You are viewing a plain text version of this content. The canonical link for it is here.
Posted to commits@pig.apache.org by ga...@apache.org on 2010/04/24 02:59:20 UTC
svn commit: r937570 - in /hadoop/pig/trunk/contrib: ./
piggybank/java/src/main/java/org/apache/pig/piggybank/evaluation/util/
piggybank/java/src/test/java/org/apache/pig/piggybank/test/evaluation/util/
Author: gates
Date: Sat Apr 24 00:59:20 2010
New Revision: 937570
URL: http://svn.apache.org/viewvc?rev=937570&view=rev
Log:
PIG-1385 UDF to create tuples and bags.
Added:
hadoop/pig/trunk/contrib/piggybank/java/src/main/java/org/apache/pig/piggybank/evaluation/util/ToBag.java
hadoop/pig/trunk/contrib/piggybank/java/src/main/java/org/apache/pig/piggybank/evaluation/util/ToTuple.java
hadoop/pig/trunk/contrib/piggybank/java/src/test/java/org/apache/pig/piggybank/test/evaluation/util/TestToBagToTuple.java
Modified:
hadoop/pig/trunk/contrib/CHANGES.txt
Modified: hadoop/pig/trunk/contrib/CHANGES.txt
URL: http://svn.apache.org/viewvc/hadoop/pig/trunk/contrib/CHANGES.txt?rev=937570&r1=937569&r2=937570&view=diff
==============================================================================
--- hadoop/pig/trunk/contrib/CHANGES.txt (original)
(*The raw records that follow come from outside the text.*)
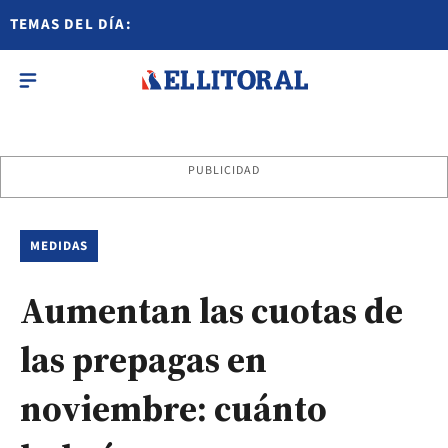
TEMAS DEL DÍA:
PUBLICIDAD
MEDIDAS
Aumentan las cuotas de
las prepagas en
noviembre: cuánto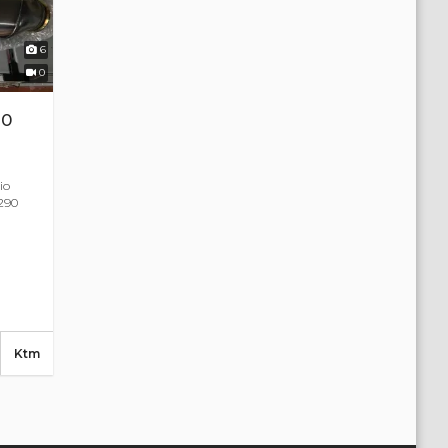
6
0
90
io
290
Ktm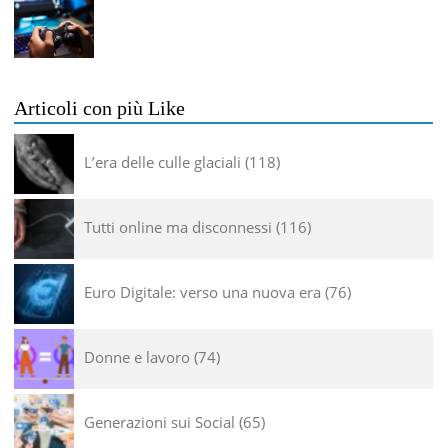
Articoli con più Like
L’era delle culle glaciali
118
Tutti online ma disconnessi
116
Euro Digitale: verso una nuova era
76
Donne e lavoro
74
Generazioni sui Social
65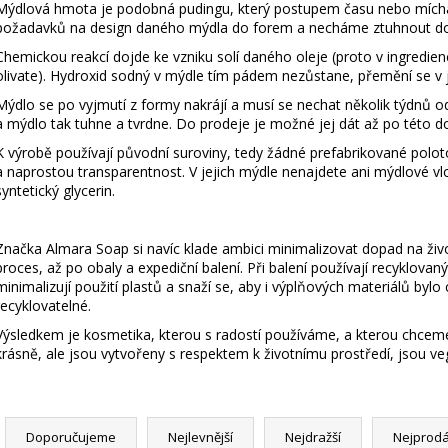
BAVLNY 5 KS
KS
Mýdlová hmota je podobná pudingu, který postupem času nebo mích
59 Kč
299 Kč
požadavků na design daného mýdla do forem a necháme ztuhnout d
Chemickou reakcí dojde ke vzniku solí daného oleje (proto v ingredien
olivate). Hydroxid sodný v mýdle tím pádem nezůstane, přemění se v
Mýdlo se po vyjmutí z formy nakrájí a musí se nechat několik týdnů o
a mýdlo tak tuhne a tvrdne. Do prodeje je možné jej dát až po této 
K výrobě používají původní suroviny, tedy žádné prefabrikované polot
a naprostou transparentnost. V jejich mýdle nenajdete ani mýdlové vloč
syntetický glycerin.
Značka Almara Soap si navíc klade ambici minimalizovat dopad na život
proces, až po obaly a expediční balení. Při balení používají recyklovan
minimalizují použití plastů a snaží se, aby i výplňových materiálů by
recyklovatelné.
Výsledkem je kosmetika, kterou s radostí používáme, a kterou chceme
krásně, ale jsou vytvořeny s respektem k životnímu prostředí, jsou veg
Ř
a
Doporučujeme
Nejlevnější
Nejdražší
Nejprodá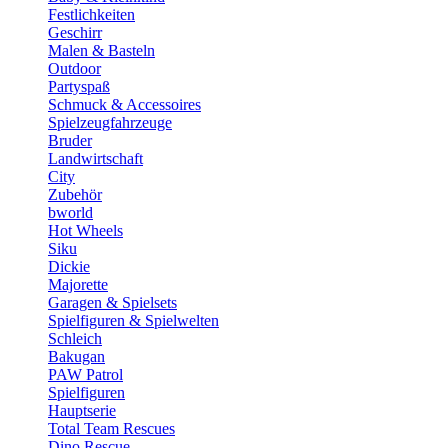
Festlichkeiten
Geschirr
Malen & Basteln
Outdoor
Partyspaß
Schmuck & Accessoires
Spielzeugfahrzeuge
Bruder
Landwirtschaft
City
Zubehör
bworld
Hot Wheels
Siku
Dickie
Majorette
Garagen & Spielsets
Spielfiguren & Spielwelten
Schleich
Bakugan
PAW Patrol
Spielfiguren
Hauptserie
Total Team Rescues
Dino Rescue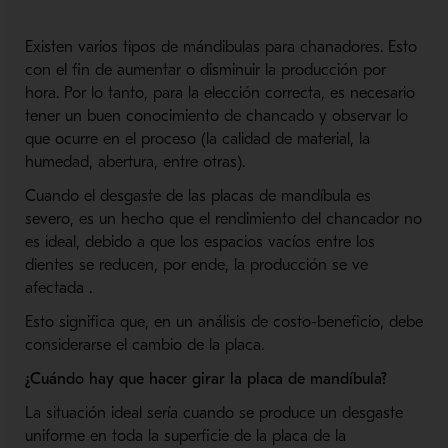
Existen varios tipos de mándibulas para chanadores. Esto
con el fin de aumentar o disminuir la producción por
hora.
Por lo tanto, para la elección correcta, es necesario
tener un buen conocimiento de chancado y observar lo
que ocurre en el proceso (la calidad de material, la
humedad, abertura, entre otras).
Cuando el desgaste de las placas de mandíbula es
severo, es un hecho que el rendimiento del chancador no
es ideal, debido a que los espacios vacíos entre los
dientes se reducen, por ende, la producción se ve
afectada .
Esto significa que, en un análisis de costo-beneficio, debe
considerarse el cambio de la placa.
¿Cuándo hay que hacer girar la placa de mandíbula?
La situación ideal sería cuando se produce un desgaste
uniforme en toda la superficie de la placa de la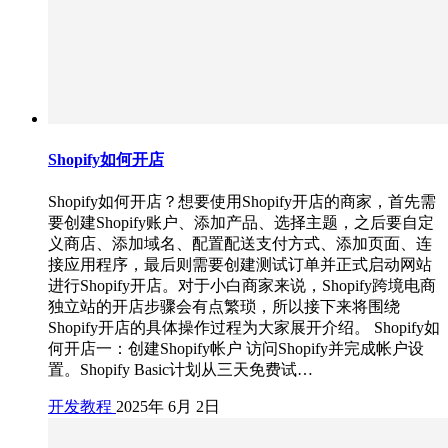
Shopify如何开店
Shopify如何开店？想要使用Shopify开店的商家，首先需
要创建Shopify账户、添加产品、选择主题，之后要自定
义商店、添加域名、配置配送支付方式、添加页面、连
接应用程序，最后则需要创建测试订单并正式启动网站
进行Shopify开店。对于小白商家来说，Shopify跨境电商
独立站的开店步骤会有点繁琐，所以接下来将围绕
Shopify开店的具体操作过程为大家展开介绍。 Shopify如
何开店一：创建Shopify帐户 访问Shopify并完成帐户设
置。Shopify Basic计划从三天免费试…
开发教程
2025年 6月 2日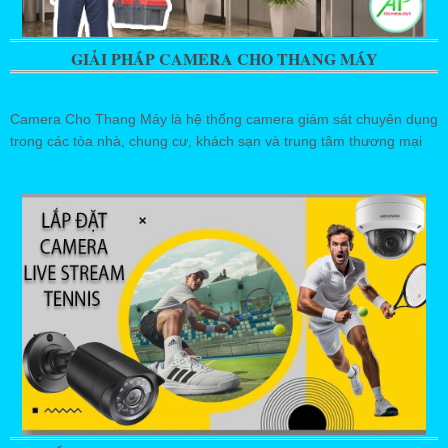
GIẢI PHÁP CAMERA CHO THANG MÁY
Camera Cho Thang Máy là hệ thống camera giám sát chuyên dụng
trong các tòa nhà, chung cư, khách sạn và trung tâm thương mại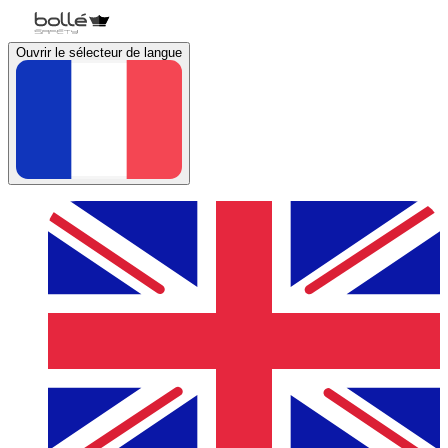
Ouvrir le sélecteur de langue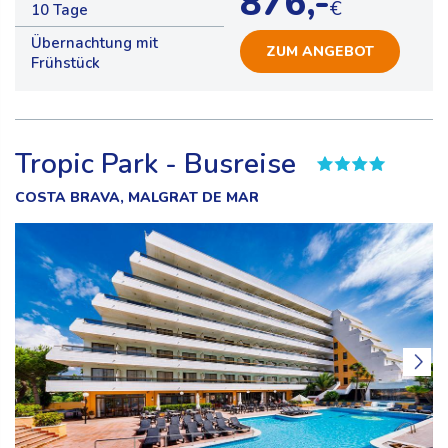
876,-
€
10 Tage
Übernachtung mit
ZUM ANGEBOT
Frühstück
Tropic Park - Busreise
COSTA BRAVA, MALGRAT DE MAR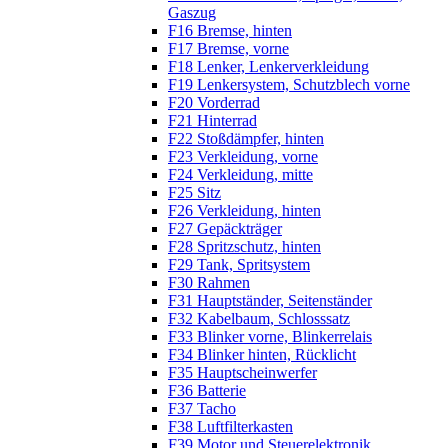
Gaszug
F16 Bremse, hinten
F17 Bremse, vorne
F18 Lenker, Lenkerverkleidung
F19 Lenkersystem, Schutzblech vorne
F20 Vorderrad
F21 Hinterrad
F22 Stoßdämpfer, hinten
F23 Verkleidung, vorne
F24 Verkleidung, mitte
F25 Sitz
F26 Verkleidung, hinten
F27 Gepäckträger
F28 Spritzschutz, hinten
F29 Tank, Spritsystem
F30 Rahmen
F31 Hauptständer, Seitenständer
F32 Kabelbaum, Schlosssatz
F33 Blinker vorne, Blinkerrelais
F34 Blinker hinten, Rücklicht
F35 Hauptscheinwerfer
F36 Batterie
F37 Tacho
F38 Luftfilterkasten
F39 Motor und Steuerelektronik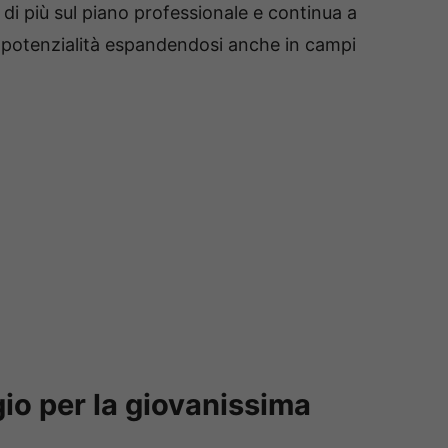
 di più sul piano professionale e continua a
e potenzialità espandendosi anche in campi
io per la giovanissima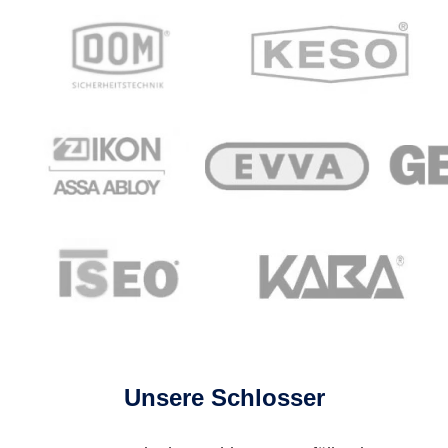
Unsere Schlosser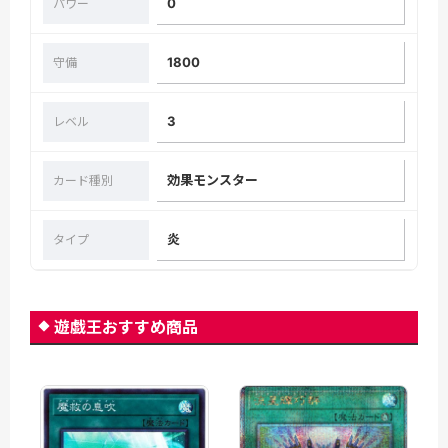
0
パワー
1800
守備
3
レベル
効果モンスター
カード種別
炎
タイプ
遊戯王おすすめ商品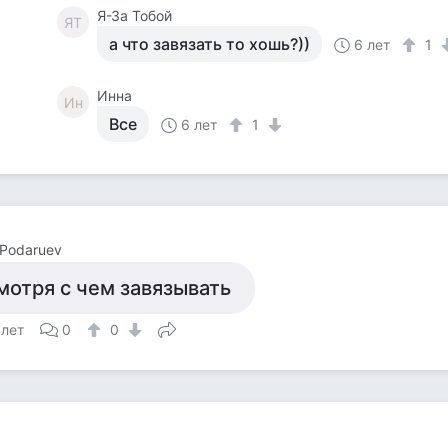
Я-За Тобой
ЯТ
а что завязать то хошь?))
6 лет
1
Инна
Ин
Все
6 лет
1
Podaruev
мотря с чем завязывать
 лет
0
0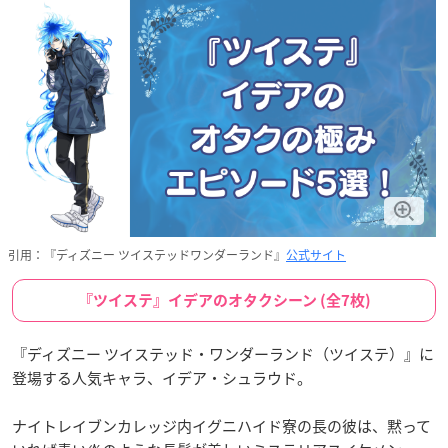
引用：『ディズニー ツイステッドワンダーランド』
公式サイト
『ツイステ』イデアのオタクシーン (全7枚)
『ディズニー ツイステッド・ワンダーランド（ツイステ）』に
登場する人気キャラ、イデア・シュラウド。
ナイトレイブンカレッジ内イグニハイド寮の長の彼は、黙って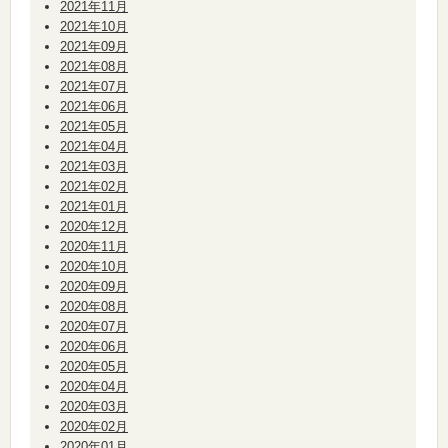
2021年11月
2021年10月
2021年09月
2021年08月
2021年07月
2021年06月
2021年05月
2021年04月
2021年03月
2021年02月
2021年01月
2020年12月
2020年11月
2020年10月
2020年09月
2020年08月
2020年07月
2020年06月
2020年05月
2020年04月
2020年03月
2020年02月
2020年01月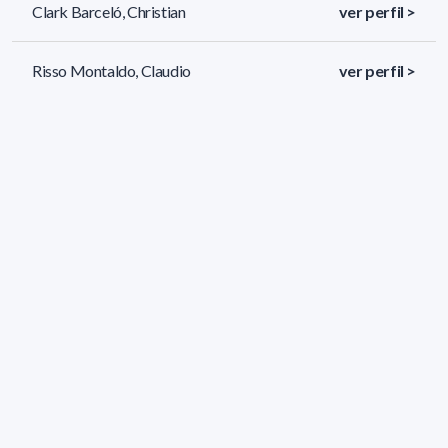
Clark Barceló, Christian
ver perfil >
Risso Montaldo, Claudio
ver perfil >
Lezama, Damián
ver perfil >
145 resultados (página 1/7)
<
«
1
2
3
4
5
»
>
Filtros aplicados
ÁREA:
Informática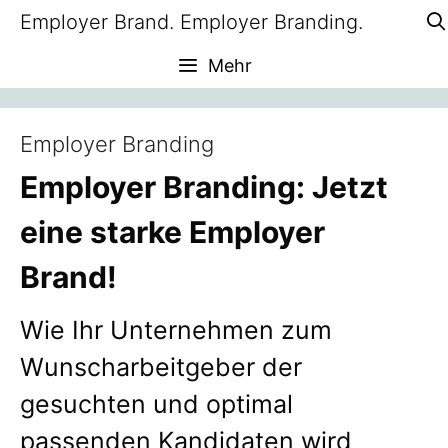
Zum
Employer Brand. Employer Branding.
Inhalt
Mehr
springen
Employer Branding
Employer Branding: Jetzt
eine starke Employer
Brand!
Wie Ihr Unternehmen zum
Wunscharbeitgeber der
gesuchten und optimal
passenden Kandidaten wird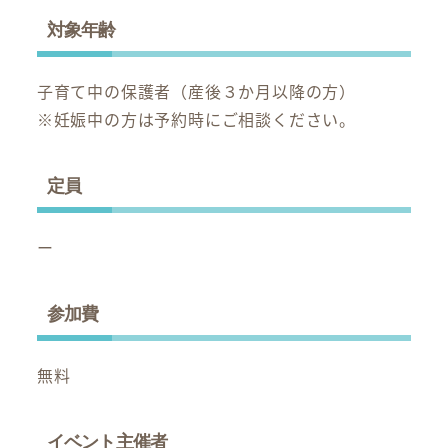
対象年齢
子育て中の保護者（産後３か月以降の方）
※妊娠中の方は予約時にご相談ください。
定員
ー
参加費
無料
イベント主催者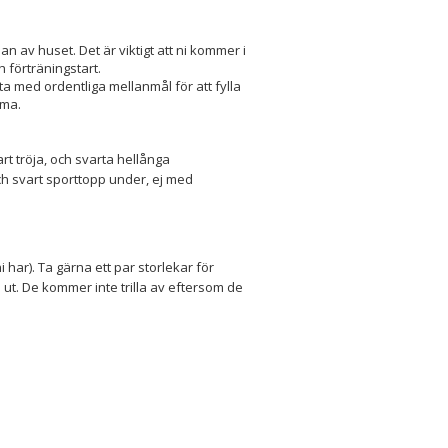
 av huset. Det är viktigt att ni kommer i
h förträningstart.
ta med ordentliga mellanmål för att fylla
mma.
t tröja, och svarta hellånga
ch svart sporttopp under, ej med
 har). Ta gärna ett par storlekar för
 ut. De kommer inte trilla av eftersom de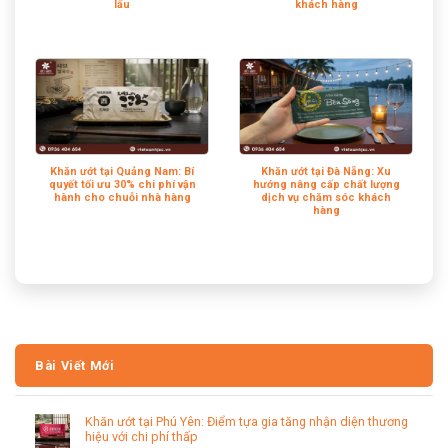
lẩu
khách hàng
Khăn ướt tại Quảng Nam: Bí
Khăn ướt tại Đà Nẵng: Xu
quyết tối ưu 30% chi phí vận
hướng nâng cấp chất lượng
hành cho chuỗi nhà hàng
dịch vụ chăm sóc khách
hàng
Bài Viết Mới
Khăn ướt tại Phú Yên: Điểm tựa gia tăng nhận diện thương
hiệu với chi phí thấp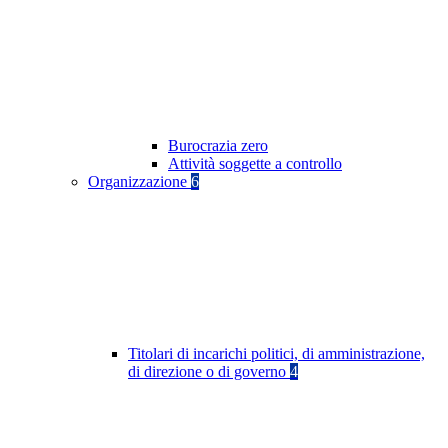
Burocrazia zero
Attività soggette a controllo
Organizzazione
6
Titolari di incarichi politici, di amministrazione,
di direzione o di governo
4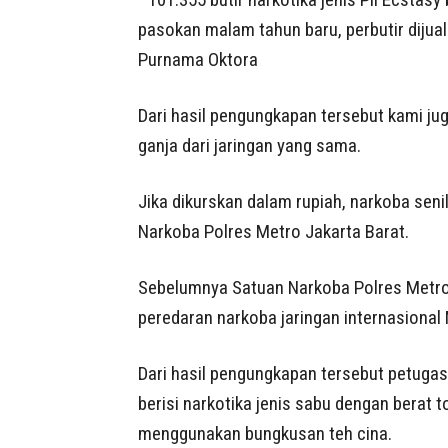
pasokan malam tahun baru, perbutir dijual 
Purnama Oktora
Dari hasil pengungkapan tersebut kami j
ganja dari jaringan yang sama.
Jika dikurskan dalam rupiah, narkoba senil
Narkoba Polres Metro Jakarta Barat.
Sebelumnya Satuan Narkoba Polres Metro
peredaran narkoba jaringan internasiona
Dari hasil pengungkapan tersebut petuga
berisi narkotika jenis sabu dengan berat 
menggunakan bungkusan teh cina.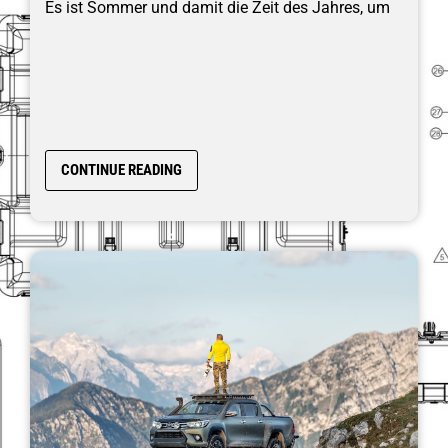
Es ist Sommer und damit die Zeit des Jahres, um
CONTINUE READING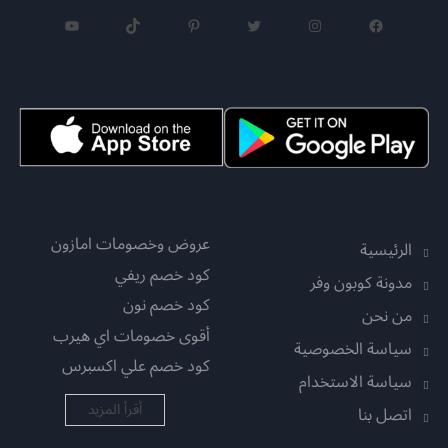
فيسبوك
إنستجرام
تويتر
بينتريست
تيك توك
يوتيوب
عروض وخصومات امازون
الرئيسية
كود خصم ريفي
مدونة كوبون وفر
كود خصم نون
من نحن
أقوى خصومات اي هيرب
سياسة الخصوصية
كود خصم علي اكسبرس
سياسة الاستخدام
أقرأ المزيد
اتصل بنا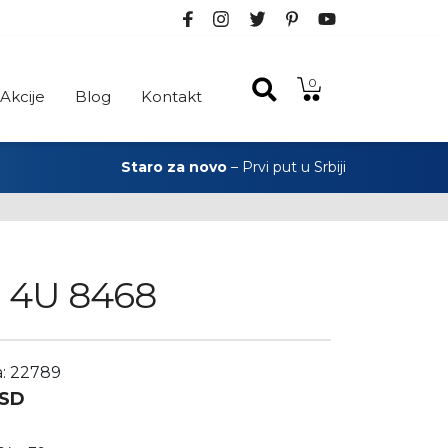
0
Akcije
Blog
Kontakt
Staro za novo
– Prvi put u Srbiji
a 4U 8468
a: 22789
SD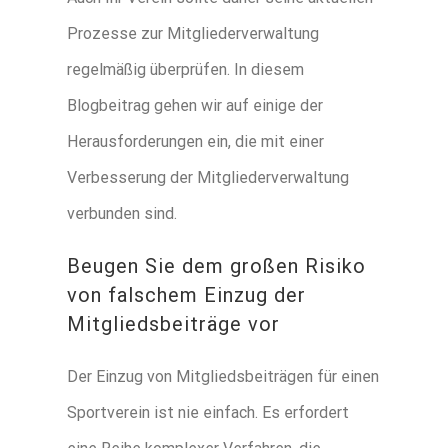
Prozesse zur Mitgliederverwaltung
regelmäßig überprüfen. In diesem
Blogbeitrag gehen wir auf einige der
Herausforderungen ein, die mit einer
Verbesserung der Mitgliederverwaltung
verbunden sind.
Beugen Sie dem großen Risiko
von falschem Einzug der
Mitgliedsbeiträge vor
Der Einzug von Mitgliedsbeiträgen für einen
Sportverein ist nie einfach. Es erfordert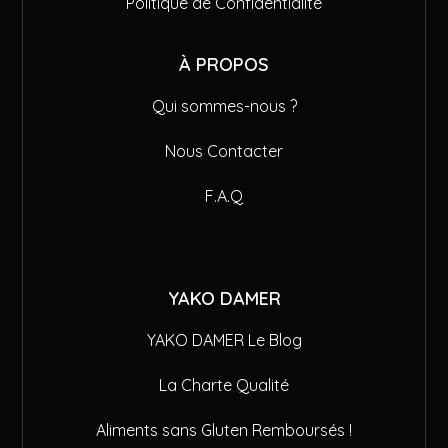
Politique de Confidentialité
À PROPOS
Qui sommes-nous ?
Nous Contacter
F.A.Q
YAKO DAMER
YAKO DAMER Le Blog
La Charte Qualité
Aliments sans Gluten Remboursés !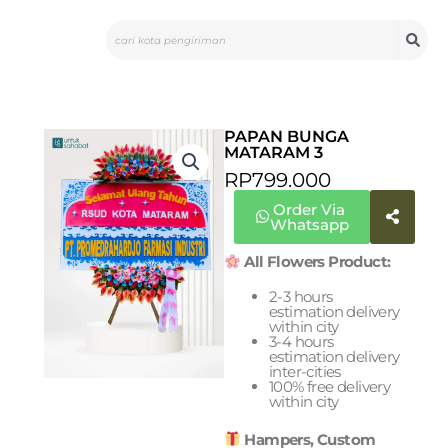
Skip
Search
to
content
PAPAN BUNGA
MATARAM 3
RP
799.000
Order Via
Whatsapp
All Flowers Product:
2-3 hours
estimation delivery
within city
3-4 hours
estimation delivery
inter-cities
100% free delivery
within city
Hampers, Custom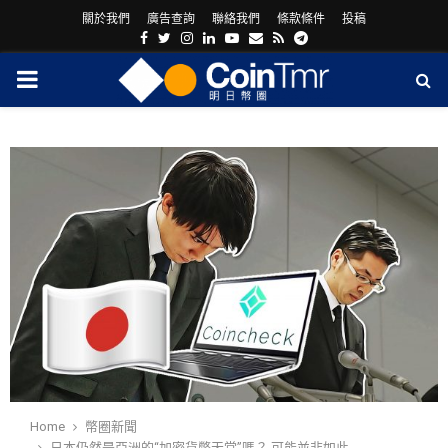
關於我們
廣告查詢
聯絡我們
條款條件
投稿
Facebook
Twitter
Instagram
Linkedin
Youtube
Email
Rss
Telegram
PRIMARY
MENU
ram
Home
幣圈新聞
日本仍然是亞洲的“加密貨幣天堂”嗎？ 可能並非如此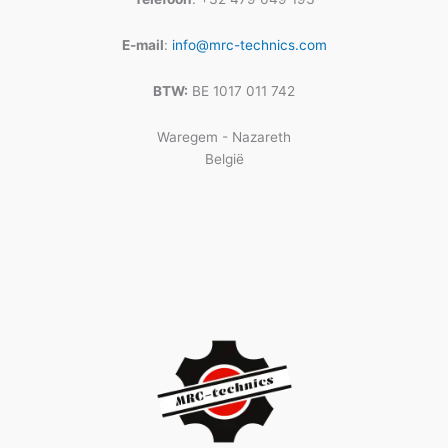
E-mail
:
info@mrc-technics.com
BTW:
BE 1017 011 742
Waregem - Nazareth
België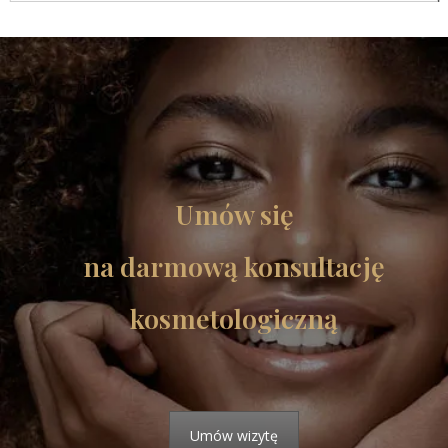
Umów się
na darmową konsultację
kosmetologiczną
Umów wizytę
+++ hadoop/pig/trunk/contrib/CHANGES.txt Sat Apr 24 00:59:20 2010
@@ -24,6 +24,8 @@ INCOMPATIBLE CHANGES
IMPROVEMENTS
+PIG-1385 UDF to create tuples and bags (hcbusy via gates)
+
PIG-1331 Add Owl as a contrib project (ajaykidave via gates)
OPTIMIZATIONS
Added: hadoop/pig/trunk/contrib/piggybank/java/src/main/java/org/apache/pig/piggybank/evaluation/util/ToBag.java
URL: http://svn.apache.org/viewvc/hadoop/pig/trunk/contrib/piggybank/java/src/main/java/org/apache/pig/piggybank/evaluation/util/ToBag.java?rev=937570&view=auto
==============================================================================
--- hadoop/pig/trunk/contrib/piggybank/java/src/main/java/org/apache/pig/piggybank/evaluation/util/ToBag.java (added)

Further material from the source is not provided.